One of my exes hates that I talk about him, and because we've recently become friends again, I told him that I would restrict discussions about our relationship to my journal.
Then I got to thinking...
He and I dated some time ago, and after not speaking to me for over a year, he apologized, and we became "friends" again. Months of checking up on each other, random conversations about future plans, and generally friendly things made me feel like everything with us was okay.
One day, while discussing love letters on Twitter, I mentioned that an ex once left a 4-page love letter on my car while I was in class. Of course, HE was the ex to whom I was referring. Two days later, he's upset and expressed that he thinks I'm making fun of him. He also feels that I hate him. I apologized for hurting his feelings, and I meant it, but there is no way I am going to refrain from ever discussing him.
Image: Walt Stoneburner via Flickr
Our relationship became a part of me. It affected me, and it always will, because it was such a huge aspect of my life.

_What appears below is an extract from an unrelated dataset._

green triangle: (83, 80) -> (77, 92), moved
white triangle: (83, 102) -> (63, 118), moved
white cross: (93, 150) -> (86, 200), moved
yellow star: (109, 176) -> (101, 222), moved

Why should I stop posting about something that has had such an impact, just to save someone else from being uncomfortable? When I decided to get into writing more, I knew that I would have to learn the balance between being open and keeping things inside. I told myself to not be afraid of writing exactly how I felt, even if it hurt sometimes. I am trying to learn to write my truth.

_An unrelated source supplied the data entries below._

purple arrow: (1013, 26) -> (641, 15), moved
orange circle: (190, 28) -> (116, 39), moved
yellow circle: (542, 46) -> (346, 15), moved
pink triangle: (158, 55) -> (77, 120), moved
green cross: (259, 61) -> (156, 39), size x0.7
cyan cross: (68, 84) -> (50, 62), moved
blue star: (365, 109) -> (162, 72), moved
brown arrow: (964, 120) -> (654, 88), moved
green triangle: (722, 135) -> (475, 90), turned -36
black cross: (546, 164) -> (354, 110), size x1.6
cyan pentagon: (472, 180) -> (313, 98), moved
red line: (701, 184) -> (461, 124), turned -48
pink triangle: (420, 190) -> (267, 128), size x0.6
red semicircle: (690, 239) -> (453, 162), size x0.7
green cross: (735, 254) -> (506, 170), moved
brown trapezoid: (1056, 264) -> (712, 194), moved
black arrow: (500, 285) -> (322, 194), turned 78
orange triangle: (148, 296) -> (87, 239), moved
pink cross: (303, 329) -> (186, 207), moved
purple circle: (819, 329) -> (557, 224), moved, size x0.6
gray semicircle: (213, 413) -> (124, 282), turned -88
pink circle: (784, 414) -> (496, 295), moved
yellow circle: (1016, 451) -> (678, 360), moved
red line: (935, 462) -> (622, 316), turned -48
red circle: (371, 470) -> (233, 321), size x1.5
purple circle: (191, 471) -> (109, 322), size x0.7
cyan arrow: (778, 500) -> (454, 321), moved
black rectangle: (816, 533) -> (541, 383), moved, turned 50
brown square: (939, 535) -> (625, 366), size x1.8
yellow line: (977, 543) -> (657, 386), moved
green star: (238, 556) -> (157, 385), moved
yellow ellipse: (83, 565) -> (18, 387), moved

My truth is that nothing I write about that ex in particular comes from a place of bitterness, or hate. Do I sometimes wish I had been smarter in that relationship? Yes. Did he hurt me? Yes.
But do I hate him? No. Hate takes up all the space I have to love someone else. However, it doesn't change the affect being with him had on me. There are times that I am afraid that I will be foolish enough to be in that situation again. There are times that I fear letting someone in as much as I let him in. All the forgiveness in the world doesn't change the facts.
I refuse to censor myself because someone else can't take seeing it. This is my truth.